Desarrollando capacidades y definiendo qué pasa, sobre qué actuar y cómo hay que hacerlo.
Por Walter Becerra
En la década del ‘90 Chile inicia una carrera por relevar la diferencia y la diversidad, sin embargo, cuando busco aproximarme a la comprensión conceptual de conceptos como diversidad e inclusión, no puedo evitar la evocación de un par de hechos que durante cierto tiempo rondaron los medios de comunicación.
La primera, una publicación en el diario La Tercera el año 2018 titulada: “Viviendas sociales en Rotonda Atenas: entre la discriminación y la ambición mediática”, artículo dando cuenta la discusión sobre el impacto negativo a nivel socio-económico de la instalación de viviendas sociales en barrios de clase media-alta con una serie de justificativos por parte de los ahí residentes próximos a la zona, tal como puede verse en el artículo: “No quieren aparecer como discriminadores, entonces hablan de la posible pérdida de valor de sus propiedades, del sobre-poblamiento, de la congestión, y de la altura de los edificios”, justificativos sin ningún fundamento válido, señala el artículo, pero en el contexto, sí se da un ánimo de excluir o al menos segregar a aquellos diferentes y por ende a la diversidad.

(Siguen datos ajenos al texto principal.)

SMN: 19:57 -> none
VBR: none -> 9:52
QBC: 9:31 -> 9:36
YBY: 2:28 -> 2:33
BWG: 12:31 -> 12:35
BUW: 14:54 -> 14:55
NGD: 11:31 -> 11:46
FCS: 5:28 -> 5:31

La segunda, un suceso muy bullado que terminó con la promulgación de una ley que lleva su nombre, la Ley Zamudio. Ese hecho publicado en el diario El País en 2012 lo titulan: “El joven gay chileno falleció a causa de un traumatismo craneoencefálico”, al leer el texto vemos la brutalidad del ataque perpetrado contra Daniel Zamudio un joven de 24 años, quien decidió mostrarse como él quería. Cuenta también cómo diferentes instituciones toman parte de este acontecimiento, totalmente condenable y repudiado, el mismo grupo neonazi, el gobierno, la iglesia católica, el Movilh entre otros, si bien se deja en claro el hecho de discriminación sucedido, no se abordan los temas de base, pues, cuando pretendemos tender a una sociedad inclusiva, respetuosa y con aceptación plena de la diversidad, el entorno social debe tender a disponer de estilos vinculares y relacionales respetuosos entre y para todos y todas, sin sesgo de ningún tipo, una sociedad capaz de proveer una educación que reconozca la heterogeneidad y la problematice, y que en palabras de Rossano, que desarrolle “el cambio del paradigma de la normalidad por otro que sea mucho más real, más natural, más humano; y ese lo encontramos en el de la ‘diversidad’”.

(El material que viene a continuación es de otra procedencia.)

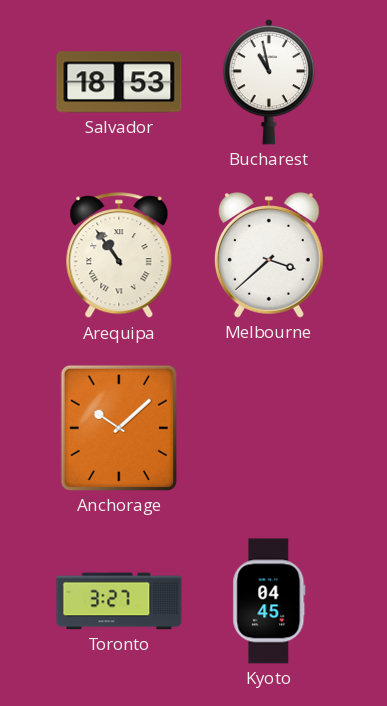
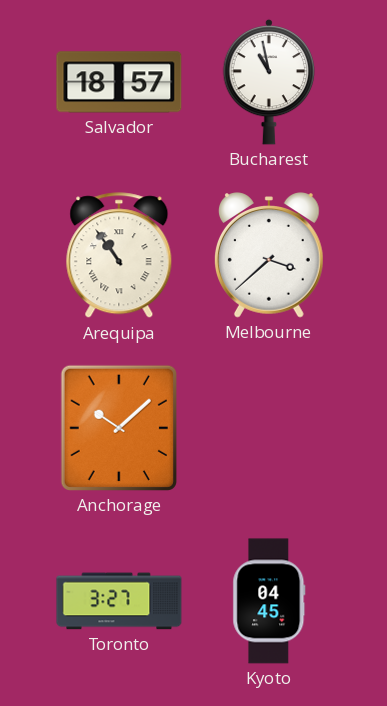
Salvador: 18:53 -> 18:57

Este cambio de paradigma de considerar la diversidad como un valor educativo daría cabida al desarrollo de una “participación sustantiva” de todos y todas respondiendo a la particularidad de su diversidad, su diferencia, de su capacidad o incapacidad, convirtiendo en protagonistas de los cambios a los interesados, de modo que puedan hacerse autónomos para la acción y no mero instrumento de ella, desarrollando capacidades y definiendo qué pasa, sobre qué actuar y cómo hay que hacerlo.
Por lo anterior, relevar la importancia de la educación en el desarrollo de las políticas sociales es crucial, pues tomando una referencia de Bourdieu, se escribe: la política social está en la “cabeza de las personas” y no se reduce a la lista de beneficios que se pueden obtener del Estado, ni tampoco a una serie de sanciones contempladas en un marco jurídico. Con esto quiero decir que la subjetividad de pertenecer a una comunidad supone mecanismos de reconocimiento, integración, aceptación y participación, apelar a valores compartidos y construidos socialmente, aún más relevantes en contextos de gran diversidad y desigualdad.
Norbert Lechner nos dice “de poco sirve arreglar los problemas materiales si, al mismo tiempo, la política no se hace cargo de las vivencias subjetivas de la gente en el día a día”. El reto está entonces en la mediación entre la percepción subjetiva presente en los procesos de interacción de la realidad social y las fallas del sistema macro-social, pues una “política que no ayude al ciudadano a vivir y compartir sus experiencias cotidianas como algo significativo, se vuelve insignificante”.